Denn seit der Gründung ist die Marke aus der deutschen Surfindustrie nicht mehr wegzudenken, mittlerweile werden in fünf Orten an der französischen Atlantikküste eigene Surfcamps betrieben und weltweit vermitteln die Jungs und Mädels aus dem Office in Hamburg an unzählige Partner-Surfcamps. Das Angebot ist groß, von der Luxusvilla auf Bali bis hin zum Zeltcamp in Frankreich – Wavetours nutzt seine Erfahrungen aus der Pionierarbeit um Surfen für jede Art von Mensch perfekt zu machen. Und obwohl das Surfreisebüro mittlerweile global bekannt ist, sind es immer noch die Frankreichcamps, die bei den Gästen so beliebt sind. Dort, wo alles begann. Dort, wo die Wavetours-Family immer noch zu Hause ist. Denn so nennen sich das Team und die Gäste hier. Dies macht auch der derzeitige Geschäftsführer Jens Höper deutlich: „Erst besuchten junge Leute unsere Camps, jetzt gibt’s Familycamps mit Gästen, die schon im ersten Jahr bei uns gebucht hatten. Dann werden die Kids aus den Familycamps älter und besuchen die Junior Surf Academy. Und so geht das immer weiter.“ Mittlerweile arbeiten viele der ehemaligen Gäste als Teamer oder Surfassistenten direkt vor Ort. Man kennt sich also, schätzt den familiären Umgang, aber auch neue Gesichter werden immer offen und herzlich begrüßt.

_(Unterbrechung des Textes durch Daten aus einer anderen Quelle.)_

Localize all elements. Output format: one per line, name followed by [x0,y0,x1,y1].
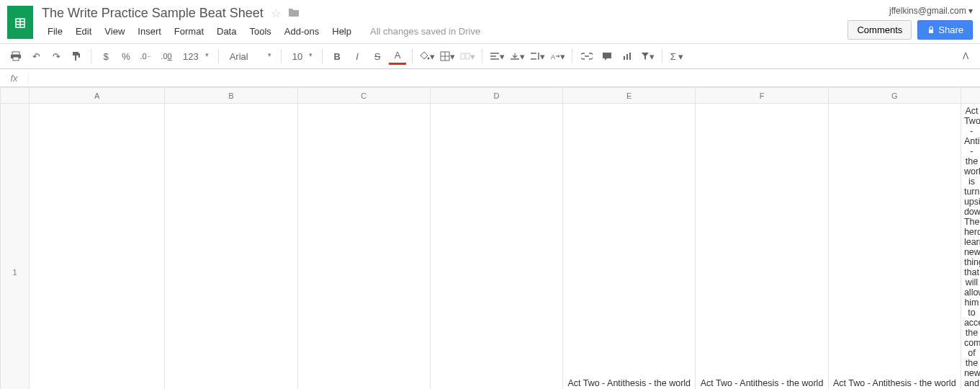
fx-label: fx [0,73,29,84]
menu-tools[interactable]: Tools [243,24,277,39]
cell[interactable]: Act One - Thesis - the World before the … [430,104,562,390]
menu-help[interactable]: Help [326,24,357,39]
toolbar-more-icon[interactable]: ᐱ [956,48,973,65]
col-header-H[interactable] [961,88,980,104]
share-button[interactable]: Share [917,20,973,40]
decrease-decimal-icon[interactable]: .0← [138,48,155,65]
strikethrough-icon[interactable]: S [369,48,386,65]
col-header-A[interactable]: A [30,88,165,104]
svg-rect-8 [13,57,19,61]
cell[interactable]: Act Two - Antithesis - the world is turn… [563,104,696,390]
number-format-select[interactable]: 123 [178,49,212,64]
undo-icon[interactable]: ↶ [27,48,45,65]
fill-color-icon[interactable]: ▾ [418,48,436,65]
borders-icon[interactable]: ▾ [439,48,456,65]
redo-icon[interactable]: ↷ [48,48,65,65]
col-header-B[interactable]: B [165,88,297,104]
vertical-align-icon[interactable]: ▾ [508,48,526,65]
svg-rect-28 [626,54,628,60]
format-percent[interactable]: % [117,48,135,65]
insert-comment-icon[interactable] [598,48,616,65]
menu-view[interactable]: View [99,24,130,39]
functions-icon[interactable]: Σ ▾ [668,48,685,65]
insert-chart-icon[interactable] [619,48,636,65]
star-icon[interactable]: ☆ [271,6,281,20]
menu-bar: File Edit View Insert Format Data Tools … [42,24,848,39]
svg-rect-26 [603,53,611,58]
toolbar: ↶ ↷ $ % .0← .00 123 Arial 10 B I S A ▾ ▾… [0,43,980,69]
cell[interactable]: Act Two - Antithesis - the world is turn… [961,104,980,390]
save-status: All changes saved in Drive [364,24,486,39]
sheets-logo[interactable] [7,6,33,39]
cell[interactable]: Act One - Thesis - the World before the … [165,104,297,390]
svg-rect-10 [78,53,80,58]
col-header-D[interactable]: D [430,88,562,104]
svg-text:A: A [551,53,555,61]
menu-format[interactable]: Format [168,24,210,39]
col-header-E[interactable]: E [563,88,696,104]
print-icon[interactable] [7,48,24,65]
col-header-C[interactable]: C [297,88,430,104]
svg-rect-9 [73,52,78,55]
paint-format-icon[interactable] [68,48,85,65]
filter-icon[interactable]: ▾ [639,48,656,65]
insert-link-icon[interactable] [578,48,595,65]
svg-rect-16 [461,53,464,59]
document-title[interactable]: The Write Practice Sample Beat Sheet [42,6,264,21]
increase-decimal-icon[interactable]: .00 [158,48,175,65]
cell[interactable]: Act Two - Antithesis - the world is turn… [828,104,961,390]
cell[interactable]: Act One - Thesis - the World before the … [297,104,430,390]
folder-icon[interactable] [288,6,300,21]
text-color-icon[interactable]: A [389,48,406,65]
menu-edit[interactable]: Edit [70,24,97,39]
svg-rect-27 [624,56,625,60]
col-header-F[interactable]: F [696,88,828,104]
font-size-select[interactable]: 10 [287,49,316,64]
formula-bar: fx [0,69,980,87]
cell[interactable]: Act Two - Antithesis - the world is turn… [696,104,828,390]
select-all-corner[interactable] [1,88,30,104]
text-wrap-icon[interactable]: ▾ [529,48,546,65]
svg-rect-11 [75,55,76,61]
svg-rect-17 [466,53,469,59]
comments-button[interactable]: Comments [848,20,912,40]
font-family-select[interactable]: Arial [225,49,275,64]
spreadsheet-grid[interactable]: A B C D E F G 1Story SectionAct One - Th… [0,87,980,389]
menu-file[interactable]: File [42,24,68,39]
svg-rect-5 [929,30,933,33]
horizontal-align-icon[interactable]: ▾ [488,48,505,65]
format-currency[interactable]: $ [97,48,114,65]
menu-addons[interactable]: Add-ons [279,24,325,39]
user-email[interactable]: jffelkins@gmail.com ▾ [848,6,973,16]
svg-rect-29 [629,53,631,60]
title-bar: The Write Practice Sample Beat Sheet ☆ F… [0,0,980,43]
formula-input[interactable] [29,69,980,86]
svg-rect-6 [12,52,19,55]
text-rotation-icon[interactable]: A▾ [549,48,566,65]
merge-cells-icon[interactable]: ▾ [459,48,476,65]
col-header-G[interactable]: G [828,88,961,104]
cell[interactable]: Story Section [30,104,165,390]
menu-data[interactable]: Data [211,24,242,39]
bold-icon[interactable]: B [328,48,346,65]
row-header[interactable]: 1 [1,104,30,390]
italic-icon[interactable]: I [349,48,366,65]
svg-point-12 [427,58,429,60]
menu-insert[interactable]: Insert [132,24,167,39]
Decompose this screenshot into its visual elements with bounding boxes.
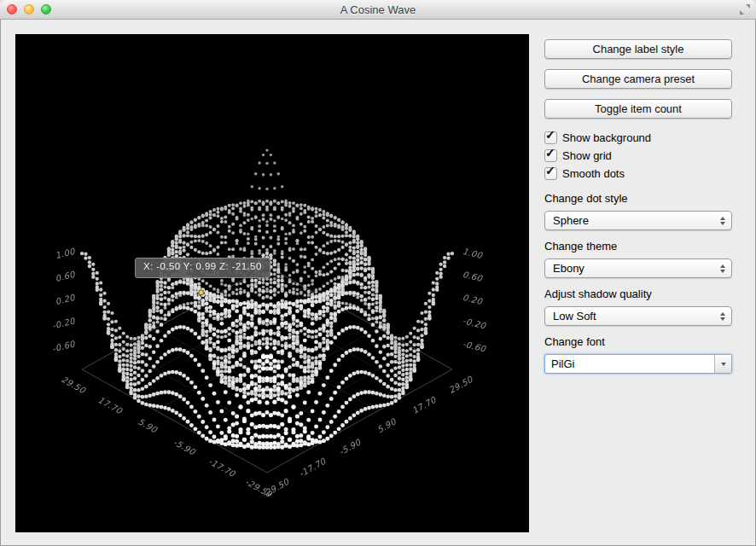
theme-select[interactable]: Ebony	[544, 258, 732, 278]
chevron-up-down-icon	[720, 217, 725, 225]
close-button[interactable]	[7, 4, 17, 15]
font-label: Change font	[544, 335, 732, 348]
window-title: A Cosine Wave	[0, 3, 756, 16]
chevron-up-down-icon	[720, 312, 725, 321]
zoom-button[interactable]	[41, 4, 51, 15]
checkbox-group: ✓ Show background ✓ Show grid ✓ Smooth d…	[544, 129, 732, 183]
fullscreen-icon[interactable]	[739, 3, 751, 15]
shadow-quality-select[interactable]: Low Soft	[544, 306, 732, 326]
font-combo-input[interactable]	[545, 355, 714, 373]
checkbox-label: Show background	[562, 131, 651, 144]
theme-label: Change theme	[544, 240, 732, 253]
selected-value: Sphere	[553, 214, 720, 227]
checkbox-box: ✓	[544, 167, 557, 180]
scatter-3d-view[interactable]: 1.000.600.20-0.20-0.601.000.600.20-0.20-…	[15, 34, 529, 532]
app-window: A Cosine Wave 1.000.600.20-0.20-0.601.00…	[0, 0, 756, 546]
checkmark-icon: ✓	[545, 164, 555, 177]
smooth-dots-checkbox[interactable]: ✓ Smooth dots	[544, 165, 732, 183]
scatter-canvas[interactable]	[15, 34, 529, 532]
change-camera-preset-button[interactable]: Change camera preset	[544, 69, 732, 89]
dot-style-select[interactable]: Sphere	[544, 211, 732, 230]
checkbox-label: Smooth dots	[562, 167, 625, 180]
change-label-style-button[interactable]: Change label style	[544, 39, 732, 59]
chevron-down-icon	[721, 363, 726, 366]
font-combobox[interactable]	[544, 354, 732, 374]
show-background-checkbox[interactable]: ✓ Show background	[544, 129, 732, 147]
minimize-button[interactable]	[24, 4, 34, 15]
window-controls	[7, 4, 51, 15]
checkbox-box: ✓	[544, 149, 557, 162]
selected-value: Ebony	[553, 262, 720, 275]
show-grid-checkbox[interactable]: ✓ Show grid	[544, 147, 732, 165]
toggle-item-count-button[interactable]: Toggle item count	[544, 99, 732, 119]
chevron-up-down-icon	[720, 264, 725, 273]
selection-tooltip: X: -0.50 Y: 0.99 Z: -21.50	[135, 258, 270, 278]
selected-value: Low Soft	[553, 310, 720, 322]
dot-style-label: Change dot style	[544, 192, 732, 205]
checkbox-box: ✓	[544, 131, 557, 144]
checkbox-label: Show grid	[562, 149, 612, 162]
titlebar: A Cosine Wave	[0, 0, 756, 20]
combo-dropdown-button[interactable]	[714, 355, 731, 373]
checkmark-icon: ✓	[545, 128, 555, 142]
shadow-quality-label: Adjust shadow quality	[544, 288, 732, 300]
control-panel: Change label style Change camera preset …	[544, 39, 732, 374]
checkmark-icon: ✓	[545, 146, 555, 160]
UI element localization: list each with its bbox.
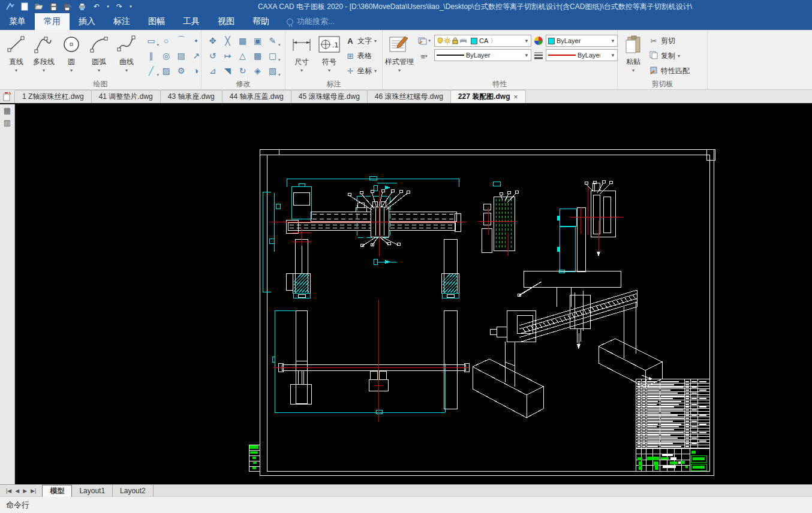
- save-as-icon[interactable]: [62, 2, 73, 11]
- scale-icon[interactable]: ⊿: [206, 64, 220, 78]
- chamfer-icon[interactable]: ◥: [221, 64, 235, 78]
- new-document-icon[interactable]: [0, 90, 14, 103]
- stretch-icon[interactable]: ▢▾: [266, 49, 280, 63]
- library-palette-icon[interactable]: ▦: [2, 105, 13, 115]
- rectangle-icon[interactable]: ▭▾: [144, 34, 158, 48]
- menu-tab-3[interactable]: 标注: [104, 13, 139, 30]
- color-wheel-icon[interactable]: [534, 36, 543, 46]
- array-icon[interactable]: ▦: [236, 34, 250, 48]
- edit-icon[interactable]: ✎▾: [266, 34, 280, 48]
- document-tab-4[interactable]: 45 滚珠螺母座.dwg: [291, 90, 368, 103]
- document-tab-3[interactable]: 44 轴承压盖.dwg: [222, 90, 291, 103]
- coordinate-button[interactable]: ✛ 坐标▾: [343, 64, 379, 78]
- linetype-combo[interactable]: ByLayer ▼: [434, 49, 531, 61]
- document-tab-1[interactable]: 41 调整垫片.dwg: [91, 90, 161, 103]
- formula-curve-icon[interactable]: ⌒: [174, 34, 188, 48]
- bom-table: [636, 375, 709, 471]
- function-search[interactable]: 功能搜索...: [287, 16, 335, 27]
- hatch-icon[interactable]: ▨: [159, 64, 173, 78]
- group-label-properties: 特性: [385, 78, 615, 91]
- ellipse-icon[interactable]: ○: [159, 34, 173, 48]
- layer-combo[interactable]: CA〉 ▼: [434, 35, 531, 47]
- circle-button[interactable]: 圆▾: [58, 31, 85, 78]
- document-tab-5[interactable]: 46 滚珠丝杠螺母.dwg: [367, 90, 451, 103]
- move-icon[interactable]: ✥: [206, 34, 220, 48]
- arrow-icon[interactable]: ↗: [189, 49, 203, 63]
- copy-icon[interactable]: ▣: [251, 34, 265, 48]
- fill-icon[interactable]: ▧▾: [266, 64, 280, 78]
- lineweight-combo-arrow-icon: ▼: [609, 53, 615, 58]
- cut-button[interactable]: ✂ 剪切: [646, 34, 692, 48]
- undo-dropdown-icon[interactable]: ▾: [106, 2, 110, 11]
- close-tab-icon[interactable]: ×: [514, 93, 518, 101]
- coordinate-icon: ✛: [345, 67, 355, 76]
- redo-dropdown-icon[interactable]: ▾: [128, 2, 133, 11]
- command-bar[interactable]: 命令行: [0, 496, 812, 513]
- cad-canvas[interactable]: [0, 104, 812, 484]
- ribbon-group-properties: 样式管理▾ ▾ ≡ ▾: [383, 30, 618, 89]
- color-combo[interactable]: ByLayer ▼: [546, 35, 618, 47]
- point-icon[interactable]: •: [189, 34, 203, 48]
- redo-icon[interactable]: ↷: [114, 2, 125, 11]
- new-file-icon[interactable]: [19, 2, 30, 11]
- style-manager-button[interactable]: 样式管理▾: [385, 31, 414, 78]
- copy-button[interactable]: 复制▾: [646, 49, 692, 63]
- undo-icon[interactable]: ↶: [91, 2, 102, 11]
- menu-tab-0[interactable]: 菜单: [0, 13, 35, 30]
- print-icon[interactable]: [77, 2, 88, 11]
- document-tab-0[interactable]: 1 Z轴滚珠丝杠.dwg: [14, 90, 92, 103]
- menu-tab-4[interactable]: 图幅: [139, 13, 174, 30]
- table-button[interactable]: ⊞ 表格: [343, 49, 379, 63]
- block-icon[interactable]: ◈: [251, 64, 265, 78]
- sketch-line-icon[interactable]: ╱▾: [144, 64, 158, 78]
- drawing-workspace[interactable]: ▦ ▥: [0, 104, 812, 484]
- gear-icon[interactable]: ⚙: [174, 64, 188, 78]
- layer-tool-icon[interactable]: ▾: [417, 35, 431, 47]
- bottom-view: [272, 300, 469, 422]
- properties-palette-icon[interactable]: ▥: [2, 117, 13, 127]
- dimension-button[interactable]: 尺寸▾: [288, 31, 315, 78]
- document-tab-6[interactable]: 227 装配图.dwg×: [450, 90, 526, 103]
- spline-button[interactable]: 曲线▾: [113, 31, 140, 78]
- search-bulb-icon: [287, 19, 293, 25]
- draw-big-label: 多段线: [33, 57, 55, 67]
- arc-icon: [89, 34, 109, 55]
- layout-tab-0[interactable]: 模型: [42, 485, 72, 497]
- hole-shaft-icon[interactable]: ▤: [174, 49, 188, 63]
- polygon-icon[interactable]: ◎: [159, 49, 173, 63]
- match-properties-button[interactable]: 特性匹配: [646, 64, 692, 78]
- symbol-button[interactable]: .1 符号▾: [315, 31, 343, 78]
- corner-icon[interactable]: ▩: [251, 49, 265, 63]
- polyline-button[interactable]: 多段线▾: [30, 31, 58, 78]
- first-layout-icon[interactable]: |◀: [6, 488, 11, 494]
- menu-tab-7[interactable]: 帮助: [243, 13, 278, 30]
- partial-view-icon[interactable]: ◑: [189, 64, 203, 78]
- rotate-copy-icon[interactable]: ↺: [206, 49, 220, 63]
- prev-layout-icon[interactable]: ◀: [15, 488, 19, 494]
- line-button[interactable]: 直线▾: [2, 31, 30, 78]
- lineweight-combo[interactable]: ByLayer ▼: [546, 49, 618, 61]
- paste-button[interactable]: 粘贴▾: [620, 31, 646, 78]
- extend-icon[interactable]: ↦: [221, 49, 235, 63]
- linetype-tool-icon[interactable]: ≡ ▾: [417, 50, 431, 62]
- parallel-line-icon[interactable]: ∥: [144, 49, 158, 63]
- text-button[interactable]: A 文字▾: [343, 34, 379, 48]
- save-icon[interactable]: [48, 2, 59, 11]
- menu-tab-1[interactable]: 常用: [35, 13, 70, 30]
- lineweight-sample: [548, 55, 576, 56]
- layout-tab-1[interactable]: Layout1: [72, 485, 113, 497]
- trim-icon[interactable]: ╳: [221, 34, 235, 48]
- next-layout-icon[interactable]: ▶: [23, 488, 27, 494]
- arc-button[interactable]: 圆弧▾: [85, 31, 113, 78]
- menu-tab-6[interactable]: 视图: [209, 13, 243, 30]
- document-tab-2[interactable]: 43 轴承座.dwg: [160, 90, 222, 103]
- last-layout-icon[interactable]: ▶|: [31, 488, 36, 494]
- menu-tab-5[interactable]: 工具: [174, 13, 209, 30]
- rotate-icon[interactable]: ↻: [236, 64, 250, 78]
- menu-tab-2[interactable]: 插入: [70, 13, 104, 30]
- mirror-icon[interactable]: △: [236, 49, 250, 63]
- open-file-icon[interactable]: [34, 2, 44, 11]
- lineweight-tool-icon[interactable]: [534, 51, 543, 59]
- line-icon: [7, 34, 25, 55]
- layout-tab-2[interactable]: Layout2: [113, 485, 154, 497]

Dazu bietet Wavetours eine vielseitige Palette an Surfcamps an: Von den bereits erwähnten Familiencamps, Juniorcamps bis hin zu entspannten 24plus Camps im Pinienwald oder ausgelassenen 18plus Camps am Partyspot in Moliets.  Ebenso die adh-Open Wellenreiten in Seignosse sowie die Deutschen Meisterschaften im Wellenreiten in St Girons sind Veranstaltungen, bei denen Wavetours aktiv mitwirkt und immer wieder Specials zu bieten hat.

Foto von: Patrick Steiner
Foto von: Patrick Steiner

Die Camps sind aus der Geschichte raus entstanden, immer auf die Bedürfnisse der Gäste angepasst. So wird seit der Fusionierung von Wavetours und Action Sports Travel im Jahre 2015 verstärkt der Fokus auf die Entwicklung des Surfexpresses gelegt, eine eigene Buslogisitik, die die Gäste stets sicher und günstig zu ihrem Surfspot bringen soll. Jens Höper betont dazu: „Die Kunden sollen bei Wavetours den kompletten Service erhalten. Dazu zählt für uns, dass sie sicher und bestens beraten zu ihren Wunschdestinationen rund um den Globus reisen können“. Mit der Kombinierung der beiden Anbieter Action Sports Travel und Wavetours konnten somit die Facetten von Wavetours erweitert und idealisiert werden.

Trotz der rasanten Entwicklung dieses deutschen Surfreiseanbieters ist eine Sache stets geblieben: Die Sensation rauszugehen und jede Welle als einmalig zu erfahren. Dieses Gefühl weiter zu geben, darum geht es den Leuten der Wavetours-Crew: „Ein guter Surflehrer, der reißt die Arme hoch, wenn sein Schüler die erste Welle fährt. Der Erfolg ist quasi so, als hätte man ihn selber“. Und dieses Engagement ist eben auch ein Teil dessen, was Wavetours auszeichnet. In Kombination mit dem herzlichen Team vor Ort und vielen weiteren Pluspunkten wie beispielsweise eine Beratung vor der Buchung oder täglich frischgekochtes Essen, wird man selbst als Gast schnell ein Teil der Wavetours-Family.